___ Provided information ___

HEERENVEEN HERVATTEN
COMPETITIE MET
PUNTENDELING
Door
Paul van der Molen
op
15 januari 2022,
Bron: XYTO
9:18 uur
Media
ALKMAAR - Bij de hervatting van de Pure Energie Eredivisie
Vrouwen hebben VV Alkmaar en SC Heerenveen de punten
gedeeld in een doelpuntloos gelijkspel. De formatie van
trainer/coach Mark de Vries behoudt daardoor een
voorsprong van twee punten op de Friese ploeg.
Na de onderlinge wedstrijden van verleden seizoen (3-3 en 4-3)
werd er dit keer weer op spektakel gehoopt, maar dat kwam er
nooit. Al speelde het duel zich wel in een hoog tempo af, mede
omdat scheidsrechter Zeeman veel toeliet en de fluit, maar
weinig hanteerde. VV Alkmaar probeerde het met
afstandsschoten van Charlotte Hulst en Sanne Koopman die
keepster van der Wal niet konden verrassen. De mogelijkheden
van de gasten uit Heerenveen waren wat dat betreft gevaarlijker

___

__What you should do__
Take the entries above and return only the lines from the one with "Paul van der Molen" to the one with "voorsprong van twee", both included, unchanged.

__Result of this task__
Paul van der Molen
op
15 januari 2022,
Bron: XYTO
9:18 uur
Media
ALKMAAR - Bij de hervatting van de Pure Energie Eredivisie
Vrouwen hebben VV Alkmaar en SC Heerenveen de punten
gedeeld in een doelpuntloos gelijkspel. De formatie van
trainer/coach Mark de Vries behoudt daardoor een
voorsprong van twee punten op de Friese ploeg.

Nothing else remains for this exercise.